The output should contain the listing word for word and no pictures.

* [GIVEN INFORMATION]:

● ● ● ● ● ● ●

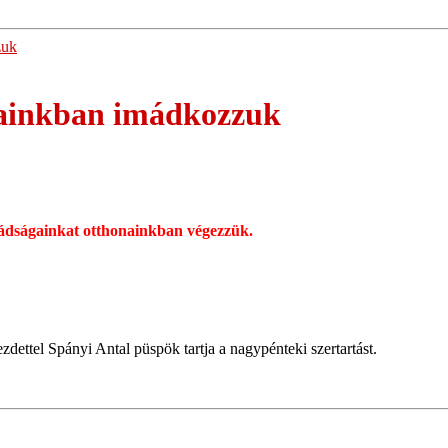
zuk
ainkban imádkozzuk
Imádságainkat otthonainkban végezzük.
dettel Spányi Antal püspök tartja a nagypénteki szertartást.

● ● ● ● ● ● ●

* [SOLUTION TO THIS TASK]:
zuk
ainkban imádkozzuk
Imádságainkat otthonainkban végezzük.
dettel Spányi Antal püspök tartja a nagypénteki szertartást.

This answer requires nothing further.